Wicepremier minister rozwoju Jadwiga Emilewicz potwierdziła w rozmowie z RMF FM, wcześniej nieoficjalne ustalenia dziennikarzy tej stacji – od 18 maja częściowo otwarte zostaną restauracje, kawiarnie i bary, ale tylko w części ogródkowej i z obsługą kelnerską. Otwarte też mają zostać zakłady kosmetyczne, skąd – wydaje się – już niedaleko do otwarć SPA.
Jak ma działać otwarcie gastronomii? Są trzy warunki.
Po pierwsze, żeby przyjąć gości bary, restauracje i kawiarnie muszą zapewnić obsługę kelnerską. Działalność samoobsługowa, poza jedzeniem na wynos, będzie niedopuszczalna.
Po drugie, stoliki, przy których będą siedzieć goście, mają być od siebie oddalone o dwa metry.
Po trzecie, początkowo dopuszczalne będzie przyjmowanie gości tylko w ogródku.
– Na razie tak to będzie wyglądało, bo jeżeli mówimy o restauracjach działających w pomieszczeniach, to pracujemy nad protokołami, które sprawią, że między klientami będzie można zachować bezpieczną odległość – powiedziała wicepremier Jadwiga Emilewicz radiu RMF FM. Dodała także, że 18 maja – oczywiście, jeśli nie nastąpi nagły wzrost zakażonych koronawirusem – otwarte mają zostać także zakłady fryzjerskie i kosmetyczne.
Decyzje w sprawie uruchamiania m.in. restauracji i zakładów kosmetycznych oraz fryzjerskich ogłoszona ma zostać początku tego tygodnia, zgodnie z zapowiedziami odmrażania kolejnych sektorów gospodarki co dwa tygodnie. Od 4 maja działać mogą m.in. hotele - w ograniczonym zakresie świadczenia jedynie usług czysto noclegowych i gastronomii "do pokoju".
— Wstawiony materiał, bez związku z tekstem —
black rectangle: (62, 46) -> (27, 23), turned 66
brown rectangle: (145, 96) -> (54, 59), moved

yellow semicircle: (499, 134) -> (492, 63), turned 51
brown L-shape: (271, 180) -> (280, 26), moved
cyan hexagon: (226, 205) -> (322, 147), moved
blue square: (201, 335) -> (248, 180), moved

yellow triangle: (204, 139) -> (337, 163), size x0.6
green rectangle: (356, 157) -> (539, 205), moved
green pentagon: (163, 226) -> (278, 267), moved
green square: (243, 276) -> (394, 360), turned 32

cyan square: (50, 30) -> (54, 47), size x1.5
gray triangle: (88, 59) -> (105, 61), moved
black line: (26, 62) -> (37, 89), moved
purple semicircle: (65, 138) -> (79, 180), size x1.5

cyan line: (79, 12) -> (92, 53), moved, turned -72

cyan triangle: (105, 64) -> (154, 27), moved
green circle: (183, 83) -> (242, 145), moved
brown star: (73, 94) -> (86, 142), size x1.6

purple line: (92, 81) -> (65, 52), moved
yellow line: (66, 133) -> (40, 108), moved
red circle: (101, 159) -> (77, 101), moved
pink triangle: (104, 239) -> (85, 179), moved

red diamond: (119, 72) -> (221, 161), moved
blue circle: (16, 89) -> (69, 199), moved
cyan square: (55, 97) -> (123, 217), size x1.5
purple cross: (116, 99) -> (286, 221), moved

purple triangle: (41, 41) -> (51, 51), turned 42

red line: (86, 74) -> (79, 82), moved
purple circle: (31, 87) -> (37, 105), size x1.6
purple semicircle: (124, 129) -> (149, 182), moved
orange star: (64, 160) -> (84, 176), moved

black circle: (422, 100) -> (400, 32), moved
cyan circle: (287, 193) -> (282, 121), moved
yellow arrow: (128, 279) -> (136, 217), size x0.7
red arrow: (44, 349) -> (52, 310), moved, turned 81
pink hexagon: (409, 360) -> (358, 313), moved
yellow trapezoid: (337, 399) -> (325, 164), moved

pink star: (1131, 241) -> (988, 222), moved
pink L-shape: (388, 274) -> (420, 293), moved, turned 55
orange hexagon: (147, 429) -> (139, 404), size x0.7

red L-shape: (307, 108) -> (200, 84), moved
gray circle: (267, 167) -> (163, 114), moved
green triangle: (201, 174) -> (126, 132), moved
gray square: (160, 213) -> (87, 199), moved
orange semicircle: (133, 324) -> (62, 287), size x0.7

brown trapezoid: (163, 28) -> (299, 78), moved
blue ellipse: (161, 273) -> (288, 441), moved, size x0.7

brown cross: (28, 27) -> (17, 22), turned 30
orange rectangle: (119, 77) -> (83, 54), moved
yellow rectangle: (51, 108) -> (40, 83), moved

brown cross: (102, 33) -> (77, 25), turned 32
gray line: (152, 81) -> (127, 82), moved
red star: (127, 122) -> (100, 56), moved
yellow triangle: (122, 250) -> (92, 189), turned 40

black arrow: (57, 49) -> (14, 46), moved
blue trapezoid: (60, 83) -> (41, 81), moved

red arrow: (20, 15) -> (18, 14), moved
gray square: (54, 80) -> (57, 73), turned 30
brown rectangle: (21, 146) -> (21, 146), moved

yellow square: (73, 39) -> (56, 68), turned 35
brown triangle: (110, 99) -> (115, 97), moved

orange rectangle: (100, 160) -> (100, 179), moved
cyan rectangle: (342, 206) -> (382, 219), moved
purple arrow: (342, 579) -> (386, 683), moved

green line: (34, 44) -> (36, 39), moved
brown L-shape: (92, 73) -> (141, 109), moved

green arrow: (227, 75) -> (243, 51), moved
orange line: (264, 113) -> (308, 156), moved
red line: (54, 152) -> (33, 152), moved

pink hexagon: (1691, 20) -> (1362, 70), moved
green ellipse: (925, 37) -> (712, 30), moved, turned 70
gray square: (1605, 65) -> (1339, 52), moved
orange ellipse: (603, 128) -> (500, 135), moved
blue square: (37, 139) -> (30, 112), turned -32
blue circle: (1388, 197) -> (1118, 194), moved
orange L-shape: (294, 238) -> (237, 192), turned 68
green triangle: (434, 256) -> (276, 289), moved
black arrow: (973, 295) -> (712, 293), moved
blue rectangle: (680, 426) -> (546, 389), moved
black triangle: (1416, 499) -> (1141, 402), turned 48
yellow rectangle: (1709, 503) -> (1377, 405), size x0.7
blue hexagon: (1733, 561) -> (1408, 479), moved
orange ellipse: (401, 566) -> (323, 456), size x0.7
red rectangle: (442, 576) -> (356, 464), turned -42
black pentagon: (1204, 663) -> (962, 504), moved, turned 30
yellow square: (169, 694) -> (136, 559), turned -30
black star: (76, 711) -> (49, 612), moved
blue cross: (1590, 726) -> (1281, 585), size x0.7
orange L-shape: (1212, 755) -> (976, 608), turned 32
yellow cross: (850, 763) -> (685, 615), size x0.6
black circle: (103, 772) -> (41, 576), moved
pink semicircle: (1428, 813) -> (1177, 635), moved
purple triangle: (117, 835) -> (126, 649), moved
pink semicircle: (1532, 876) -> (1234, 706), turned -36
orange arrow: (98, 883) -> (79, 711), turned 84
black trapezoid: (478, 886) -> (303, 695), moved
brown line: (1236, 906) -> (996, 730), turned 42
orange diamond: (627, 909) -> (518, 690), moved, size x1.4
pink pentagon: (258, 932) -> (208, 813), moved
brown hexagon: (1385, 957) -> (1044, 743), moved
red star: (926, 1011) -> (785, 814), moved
Jaki jest merytoryczny powód dalszego zablokowania gastronomii zamkniętej: stołówek pracowniczych, restauracji hotelowych itp – korzystające z nich osoby i tak się stykają z sobą. Przy zachowaniu reżimu sanitarnego, odległości, obsługi kelnerskiej i co tam jeszcze byłoby potrzebne nie ma żadnych dodatkowych zagrożeń.